>>>>>
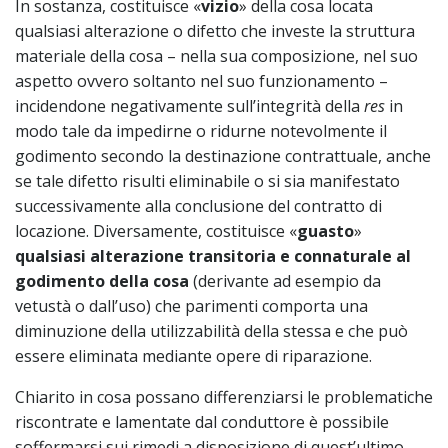
In sostanza, costituisce «
vizio
» della cosa locata
qualsiasi alterazione o difetto che investe la struttura
materiale della cosa – nella sua composizione, nel suo
aspetto ovvero soltanto nel suo funzionamento –
incidendone negativamente sull’integrità della
res
in
modo tale da impedirne o ridurne notevolmente il
godimento secondo la destinazione contrattuale, anche
se tale difetto risulti eliminabile o si sia manifestato
successivamente alla conclusione del contratto di
locazione. Diversamente, costituisce «
guasto
»
qualsiasi alterazione transitoria e connaturale al
godimento della cosa
(derivante ad esempio da
vetustà o dall’uso) che parimenti comporta una
diminuzione della utilizzabilità della stessa e che può
essere eliminata mediante opere di riparazione.
Chiarito in cosa possano differenziarsi le problematiche
riscontrate e lamentate dal conduttore è possibile
soffermarsi sui rimedi a disposizione di quest’ultimo.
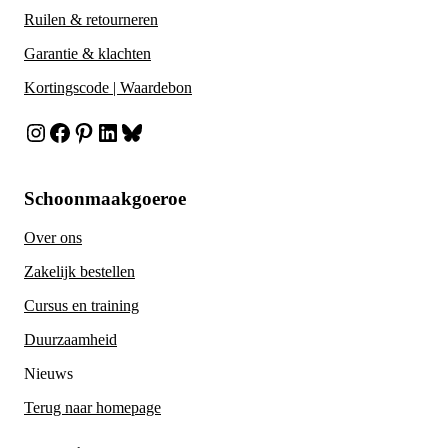
Ruilen & retourneren
Garantie & klachten
Kortingscode | Waardebon
Instagram
Facebook
Pinterest
LinkedIn
Bluesky
Schoonmaakgoeroe
Over ons
Zakelijk bestellen
Cursus en training
Duurzaamheid
Nieuws
Terug naar homepage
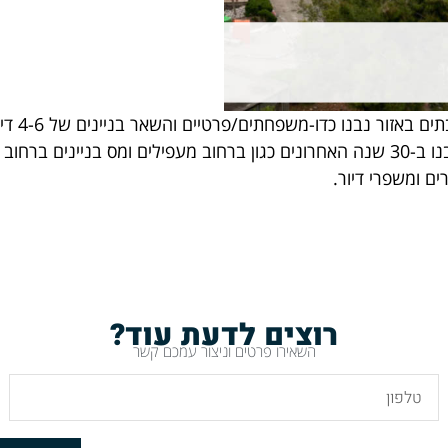
 יפה נוף.
ים ומשפרי דיור.
רוצים לדעת עוד?
השאירו פרטים וניצור עמכם קשר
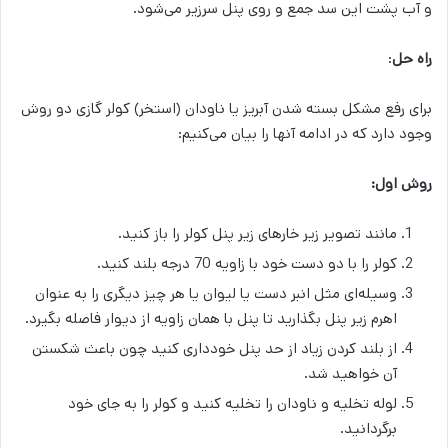
و آب پشت این سد جمع و روی پنل سرزیر می‌شود.
راه حل
:
برای رفع مشکل بسته شدن آبریز یا ناودان (استخر) کولر گازی دو روش
وجود دارد که در ادامه آنها را بیان می‌کنیم:
روش اول:
مانند تصویر زیر خارهای زیر پنل کولر را باز کنید.
کولر را با دو دست خود با زاویه 70 درجه بلند کنید.
وسیله‌ای مثل انبر دست یا لیوان یا هر چیز دیگری را به عنوان
اهرم زیر پنل بگذارید تا پنل با همان زاویه از دیوار فاصله بگیرد.
از بلند کردن زیاد از حد پنل خودداری کنید چون باعث شکستن
آن خواهید شد.
لوله تخلیه و ناودان را تخلیه کنید و کولر را به جای خود
برگردانید.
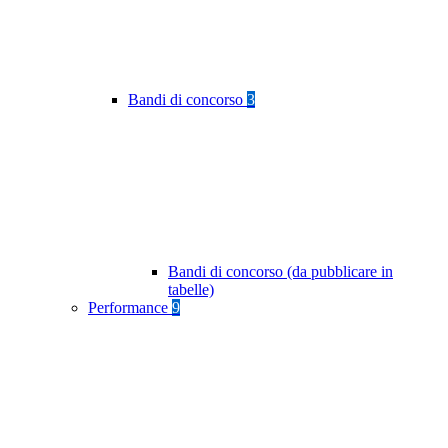
Bandi di concorso
3
Bandi di concorso (da pubblicare in
tabelle)
Performance
9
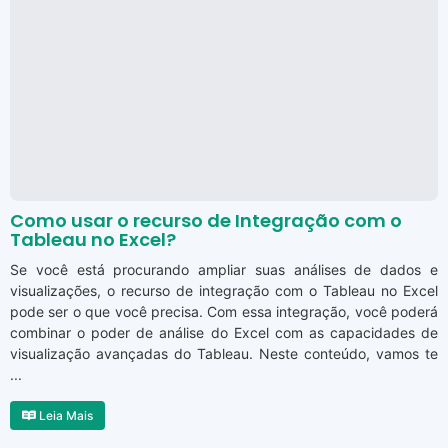
Como usar o recurso de Integração com o
Tableau no Excel?
Se você está procurando ampliar suas análises de dados e
visualizações, o recurso de integração com o Tableau no Excel
pode ser o que você precisa. Com essa integração, você poderá
combinar o poder de análise do Excel com as capacidades de
visualização avançadas do Tableau. Neste conteúdo, vamos te
...
Leia Mais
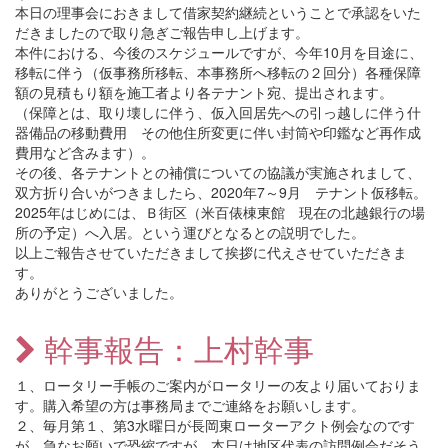
本日の理事会におきまして借家契約継続ということで承認をいた
だきましたので取り急ぎご報告申し上げます。
本件における、今後のスケジュールですが、今年10月を目途に、
移転に伴う（仮事務所移転、本事務所へ移転の２回分）各種保障
額の見積もり額を施工者より各テナント宛、提出されます。
（保障とは、取り壊しに伴う、仮入回居先への引っ越しに伴う什
器備品の移動費用 その他住所変更に伴い封筒や印鑑など再作成
費用など含みます）。
その後、各テナントとの補償についての協議が実施されまして、
双方折り合いがつきましたら、2020年7～9月 テナント仮移転。
2025年はじめには、Ｂ街区（米百俵棟東館 現在の北越銀行の場
所の予定）へ入居。という運びとなるとの説明でした。
以上ご報告させていただきまして挨拶に代えさせていただきま
す。
ありがとうございました。
幹事報告：上村幹事
１、ロータリー手帳のご案内がロータリーの友より届いておりま
す。購入希望の方は事務局までご連絡をお願いします。
２、毎月第１、第3水曜日が長岡東ローターアクト例会なのです
が、急なお願いで恐縮ですが、本日は地区代表の訪問例会だそう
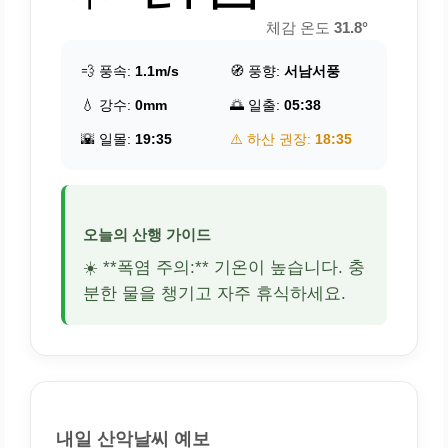
체감 온도
31.8°
💨 풍속:
1.1m/s
🧭 풍향:
서남서풍
💧 강수:
0mm
🌅 일출:
05:38
🌇 일몰:
19:35
⚠️ 하산 권장:
18:35
오늘의 산행 가이드
☀️ **폭염 주의:** 기온이 높습니다. 충
분한 물을 챙기고 자주 휴식하세요.
내일 산악날씨 예보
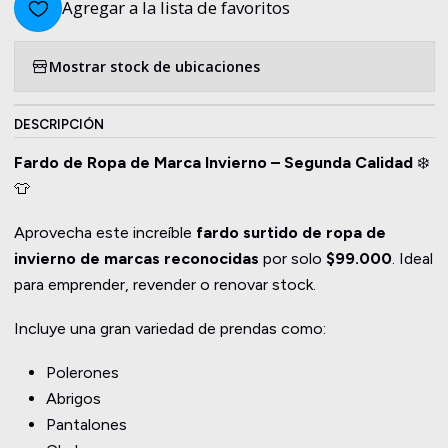
Agregar a la lista de favoritos
Mostrar stock de ubicaciones
DESCRIPCIÓN
Fardo de Ropa de Marca Invierno – Segunda Calidad
❄️
👕
Aprovecha este increíble
fardo surtido de ropa de
invierno de marcas reconocidas
por solo
$99.000
. Ideal
para emprender, revender o renovar stock.
Incluye una gran variedad de prendas como:
Polerones
Abrigos
Pantalones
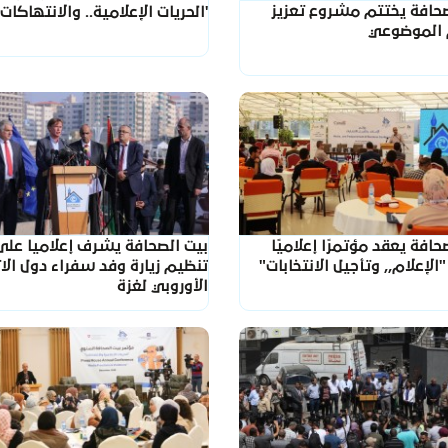
صحافة يختتم مشروع تعزيز
'الحريات الإعلامية.. والانتهاكات'
م الموضوعي
حافة يعقد مؤتمرًا إعلاميًا
بيت الصحافة يشرف إعلاميا على
"الإعلام,, وتأجيل الانتخابات"
تنظيم زيارة وفد سفراء دول الات
الأوروبي لغزة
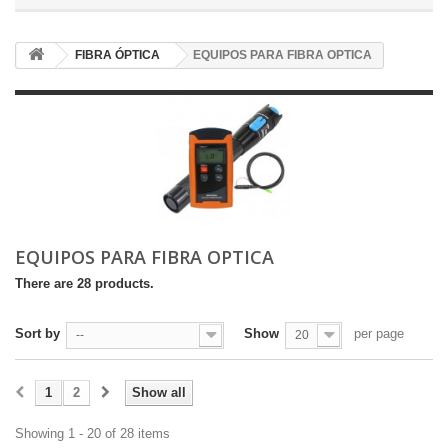
FIBRA ÓPTICA
EQUIPOS PARA FIBRA OPTICA
EQUIPOS PARA FIBRA OPTICA
There are 28 products.
Sort by
Show
per page
--
20
1
2
Show all
Showing 1 - 20 of 28 items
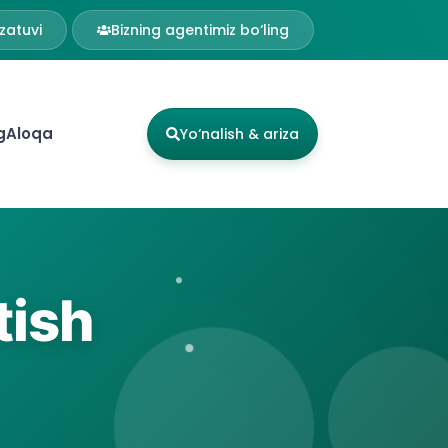
zatuvi
Bizning agentimiz bo‘ling
g
Aloqa
Yo‘nalish & ariza
tish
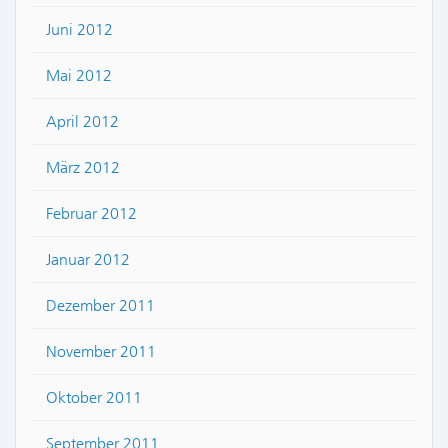
Juni 2012
Mai 2012
April 2012
März 2012
Februar 2012
Januar 2012
Dezember 2011
November 2011
Oktober 2011
September 2011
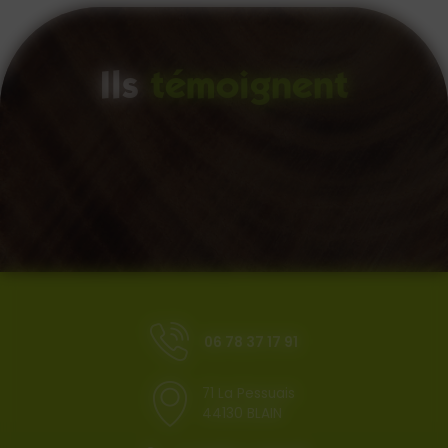
Ils
témoignent
06 78 37 17 91
71 La Pessuais
44130 BLAIN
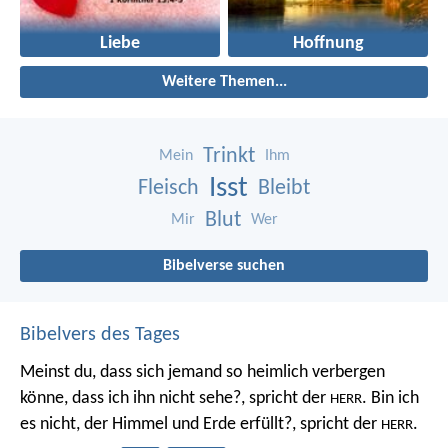
Liebe
Hoffnung
Weitere Themen...
Trinkt
Mein
Ihm
Isst
Fleisch
Bleibt
Blut
Mir
Wer
Bibelverse suchen
Bibelvers des Tages
Meinst du, dass sich jemand so heimlich verbergen
könne, dass ich ihn nicht sehe?, spricht der
. Bin ich
HERR
es nicht, der Himmel und Erde erfüllt?, spricht der
.
HERR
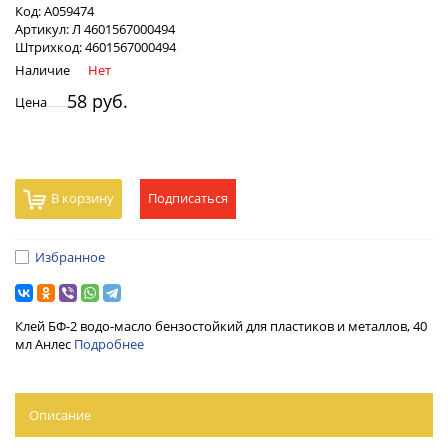
Код:
А059474
Артикул:
Л 4601567000494
Штрихкод:
4601567000494
Наличие
Нет
58 руб.
Цена
В корзину
Подписаться
Избранное
Клей БФ-2 водо-масло бензостойкий для пластиков и металлов, 40
мл Анлес
Подробнее
Описание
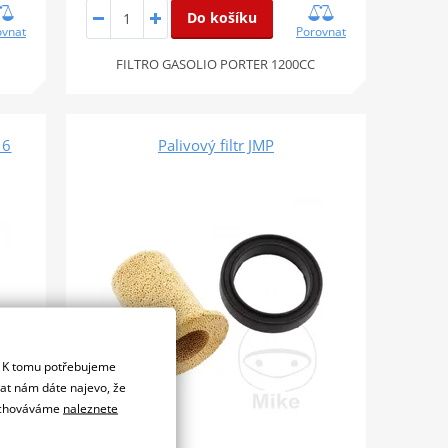
Do košíku
ovnat
Porovnat
FILTRO GASOLIO PORTER 1200CC
 6
Palivový filtr JMP
. K tomu potřebujeme
dat nám dáte najevo, že
 uchováváme
naleznete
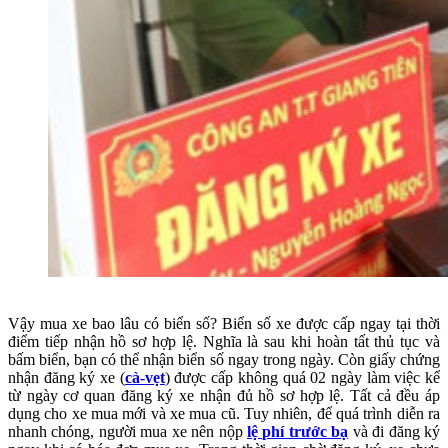
Vậy
mua xe bao lâu có biển số
? Biển số xe được cấp ngay tại thời
điểm tiếp nhận hồ sơ hợp lệ. Nghĩa là sau khi hoàn tất thủ tục và
bấm biển, bạn có thể nhận biển số ngay trong ngày. Còn giấy chứng
nhận đăng ký xe (
cà-vẹt
) được cấp không quá 02 ngày làm việc kể
từ ngày cơ quan đăng ký xe nhận đủ hồ sơ hợp lệ. Tất cả đều áp
dụng cho xe mua mới và xe mua cũ. Tuy nhiên, để quá trình diễn ra
nhanh chóng, người mua xe nên nộp
lệ phí trước bạ
và đi đăng ký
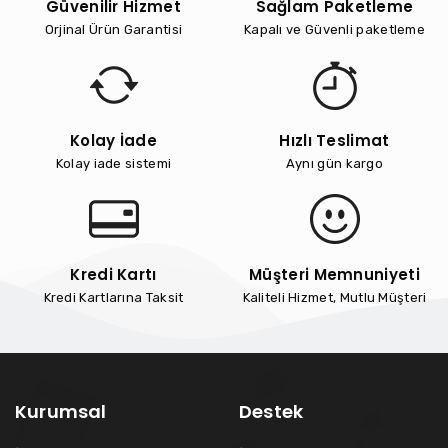
Güvenilir Hizmet
Sağlam Paketleme
Orjinal Ürün Garantisi
Kapalı ve Güvenli paketleme
Kolay İade
Hızlı Teslimat
Kolay iade sistemi
Aynı gün kargo
Kredi Kartı
Müşteri Memnuniyeti
Kredi Kartlarına Taksit
Kaliteli Hizmet, Mutlu Müşteri
Kurumsal
Destek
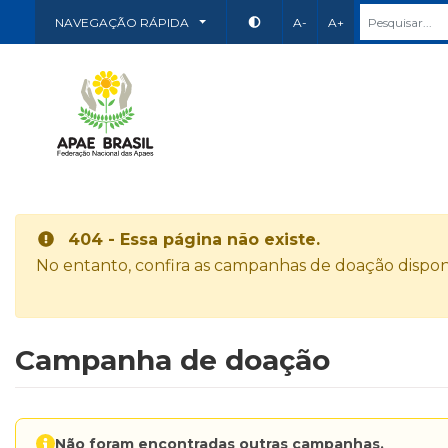
NAVEGAÇÃO RÁPIDA
A-
A+
404 - Essa página não existe.
No entanto, confira as campanhas de doação disponí
Campanha de doação
Não foram encontradas outras campanhas.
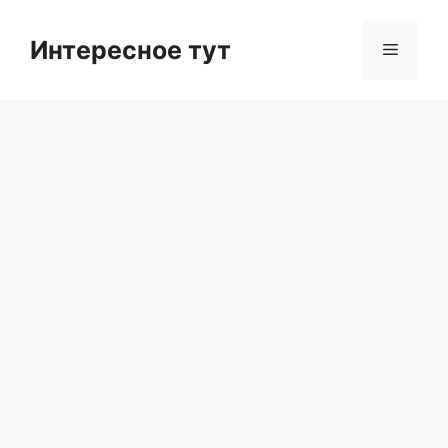
Skip
to
Интересное тут
Menu
content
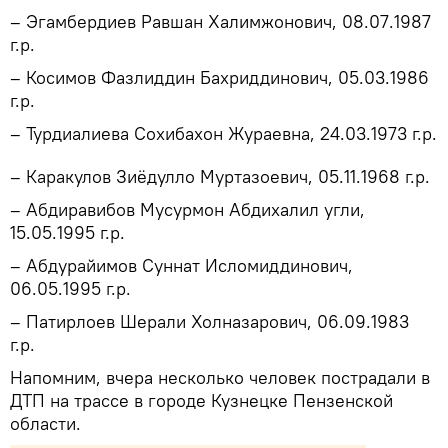
– Эгамбердиев Равшан Халимжонович, 08.07.1987
г.р.
– Косимов Фазлиддин Бахриддинович, 05.03.1986
г.р.
– Турдиалиева Сохибахон Жураевна, 24.03.1973 г.р.
– Каракулов Зиёдулло Муртазоевич, 05.11.1968 г.р.
– Абдиравибов Мусурмон Абдихалил угли,
15.05.1995 г.р.
– Абдурайимов Суннат Исломиддинович,
06.05.1995 г.р.
– Патирлоев Шерали Холназарович, 06.09.1983
г.р.
Напомним, вчера несколько человек пострадали в
ДТП на трассе в городе Кузнецке Пензенской
области.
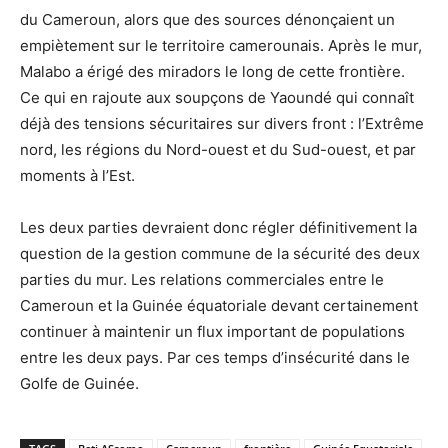
du Cameroun, alors que des sources dénonçaient un
empiètement sur le territoire camerounais. Après le mur,
Malabo a érigé des miradors le long de cette frontière.
Ce qui en rajoute aux soupçons de Yaoundé qui connaît
déjà des tensions sécuritaires sur divers front : l’Extrême
nord, les régions du Nord-ouest et du Sud-ouest, et par
moments à l’Est.
Les deux parties devraient donc régler définitivement la
question de la gestion commune de la sécurité des deux
parties du mur. Les relations commerciales entre le
Cameroun et la Guinée équatoriale devant certainement
continuer à maintenir un flux important de populations
entre les deux pays. Par ces temps d’insécurité dans le
Golfe de Guinée.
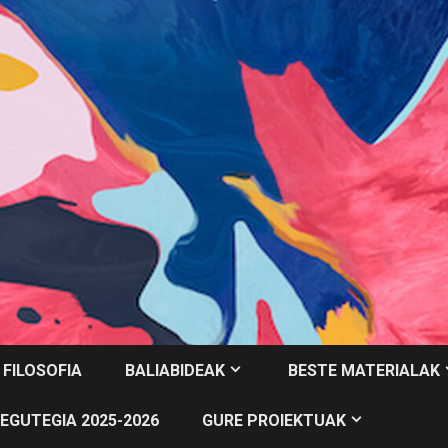
 FILOSOFIA
BALIABIDEAK
BESTE MATERIALAK
EGUTEGIA 2025-2026
GURE PROIEKTUAK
<<<<<
- EXERCISE GOAL:
Return only the lines that start at the line containing "parties du mur." and finish at the last line of the entries, exactly as written and without pictures.

- FINAL ANSWER:
parties du mur. Les relations commerciales entre le
Cameroun et la Guinée équatoriale devant certainement
continuer à maintenir un flux important de populations
entre les deux pays. Par ces temps d’insécurité dans le
Golfe de Guinée.
 FILOSOFIA
BALIABIDEAK
BESTE MATERIALAK
EGUTEGIA 2025-2026
GURE PROIEKTUAK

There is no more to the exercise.